We are at the vet’s.
The place our darling dogs know only as where they get shots, surgeries, and reprimands to lose weight. In nothing flat, we jump the lengthy waiting line of patrons as the vet-tech shows us to the furthest exam room from the lobby. Management’s way of bringing quiet to the canine riot Amore and Dolce have created. Removal of the instigators. Evacuation of the problem children. Banishment. The noise level drops straight off. Well, at least in the lobby it does. The girls are still voicing their displeasure at how their day has turned out. Let it be known Amore and Dolce do not like the vet clinic. If this day was Happy Days, the series would be terminated. Immediately. The Fonz a distance memory.

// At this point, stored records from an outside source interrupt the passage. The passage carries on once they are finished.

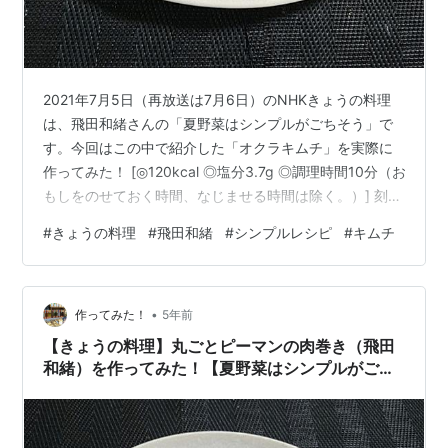
2021年7月5日（再放送は7月6日）のNHKきょうの料理
は、飛田和緒さんの「夏野菜はシンプルがごちそう」で
す。今回はこの中で紹介した「オクラキムチ」を実際に
作ってみた！ [◎120kcal ◎塩分3.7g ◎調理時間10分（お
もしをのせておく時間、なじませる時間は除く。）] 刻ん
で納豆に入れたり、豆腐に乗せても美味しいそうです
#
きょうの料理
#
飛田和緒
#
シンプルレシピ
#
キムチ
よ。 でも、肝心のお味は・・・
•
作ってみた！
5年前
【きょうの料理】丸ごとピーマンの肉巻き（飛田
和緒）を作ってみた！【夏野菜はシンプルがごち
そう】【NHK】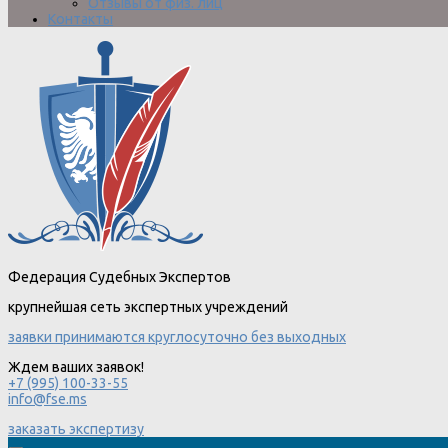
Отзывы от физ. лиц
Контакты
Федерация Судебных Экспертов
крупнейшая сеть экспертных учреждений
заявки принимаются круглосуточно без выходных
Ждем ваших заявок!
+7 (995) 100-33-55
info@fse.ms
заказать экспертизу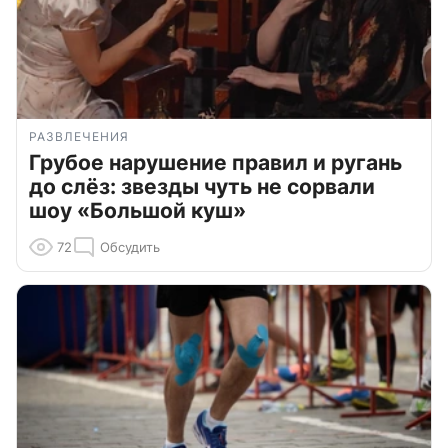
РАЗВЛЕЧЕНИЯ
Грубое нарушение правил и ругань
до слёз: звезды чуть не сорвали
шоу «Большой куш»
72
Обсудить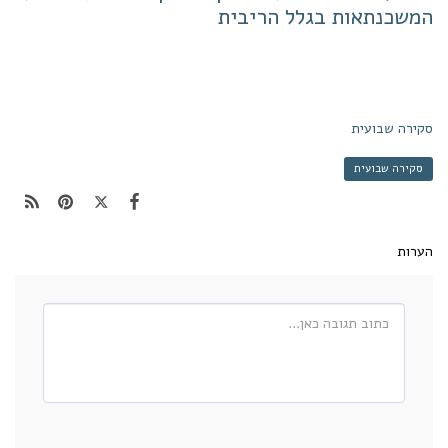
המשכנתאות בגלל הריבית
סקירה שבועית
סקירה שבועית
הערות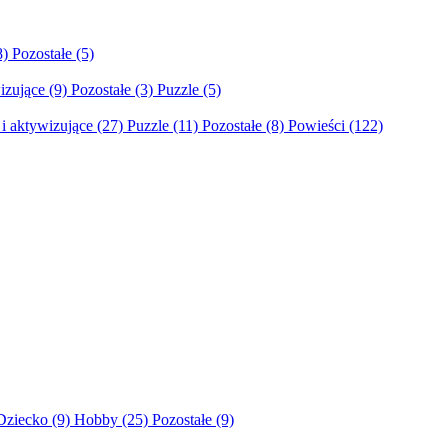
8)
Pozostałe
(5)
izujące
(9)
Pozostałe
(3)
Puzzle
(5)
i aktywizujące
(27)
Puzzle
(11)
Pozostałe
(8)
Powieści
(122)
Dziecko
(9)
Hobby
(25)
Pozostałe
(9)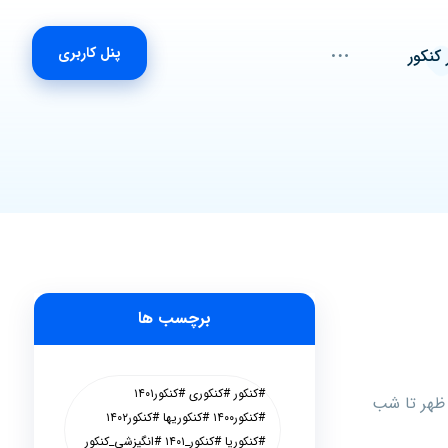
پنل کاربری
 کنکور
برچسب ها
#کنکور #کنکوری #کنکور۱۴۰۱
 ظهر تا شب
#کنکور۱۴۰۰ #کنکوریها #کنکور۱۴۰۲
#کنکوریا #کنکور_۱۴۰۱ #انگیزشی_کنکور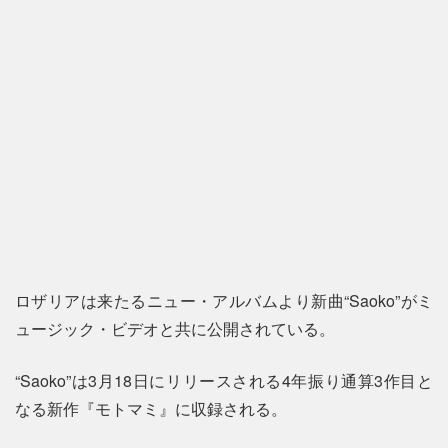
ロザリアは来たるニュー・アルバムより新曲“Saoko”がミ
ュージック・ビデオと共に公開されている。
“Saoko”は3月18日にリリースされる4年振り通算3作目と
なる新作『モトマミ』に収録される。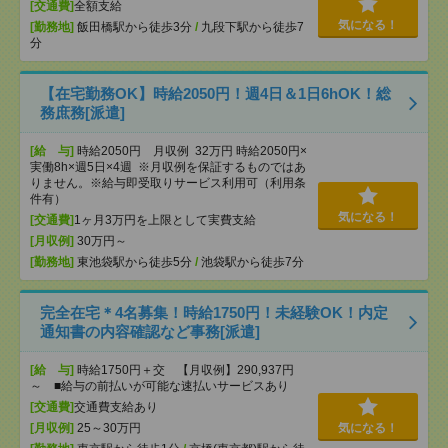
[交通費]
全額支給
気になる！
[勤務地]
飯田橋駅から徒歩3分
/
九段下駅から徒歩7
分
【在宅勤務OK】時給2050円！週4日＆1日6hOK！総
務庶務[派遣]
[給 与]
時給2050円 月収例 32万円 時給2050円×
実働8h×週5日×4週 ※月収例を保証するものではあ
りません。※給与即受取りサービス利用可（利用条
件有）
気になる！
[交通費]
1ヶ月3万円を上限として実費支給
[月収例]
30万円～
[勤務地]
東池袋駅から徒歩5分
/
池袋駅から徒歩7分
完全在宅＊4名募集！時給1750円！未経験OK！内定
通知書の内容確認など事務[派遣]
[給 与]
時給1750円＋交 【月収例】290,937円
～ ■給与の前払いが可能な速払いサービスあり
[交通費]
交通費支給あり
[月収例]
25～30万円
気になる！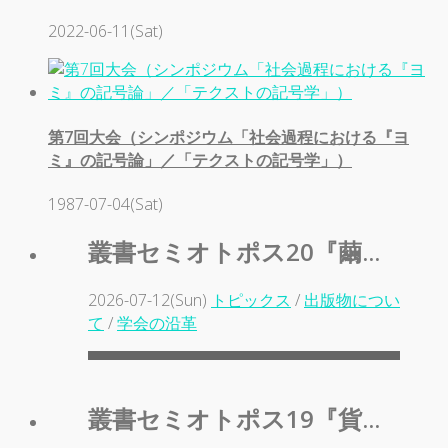
2022-06-11(Sat)
第7回大会（シンポジウム「社会過程における『ヨ
ミ』の記号論」／「テクストの記号学」）
1987-07-04(Sat)
叢書セミオトポス20『繭...
2026-07-12(Sun)
トピックス
/
出版物につい
て
/
学会の沿革
叢書セミオトポス19『貨...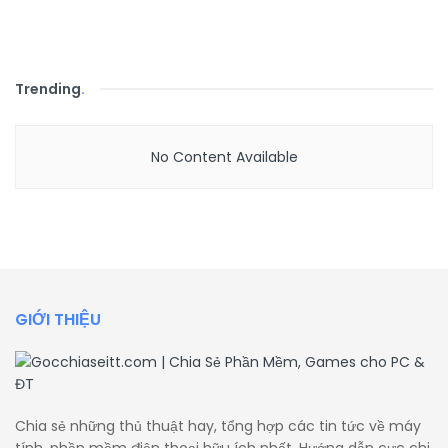
Trending
.
No Content Available
GIỚI THIỆU
Chia sẻ những thủ thuật hay, tổng hợp các tin tức về máy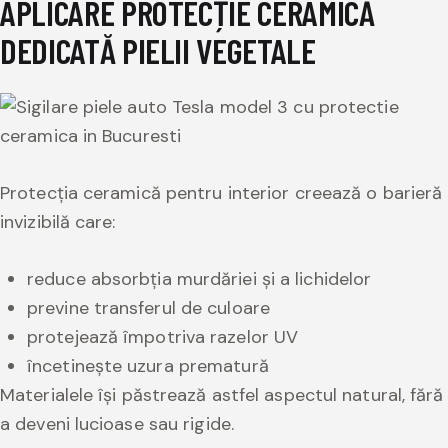
APLICARE PROTECȚIE CERAMICĂ
DEDICATĂ PIELII VEGETALE
Protecția ceramică pentru interior creează o barieră
invizibilă care:
reduce absorbția murdăriei și a lichidelor
previne transferul de culoare
protejează împotriva razelor UV
încetinește uzura prematură
Materialele își păstrează astfel aspectul natural, fără
a deveni lucioase sau rigide.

Amore and Dolce are weighed, tested for Heartworm, and receive a rattlesnake booster. In short order: Dolce outweighs Amore by seven pounds. It’s diet time for her. The booster shots are administered and the huge heartworm pills are to commence on June 1 and halt on November 1. We exit as fast as we can, the door slamming our asses with big bruises. Dogs in the car, Malcolm punches the gas.
The barking has yet to cease.
Malcolm and my ratings are down, way down.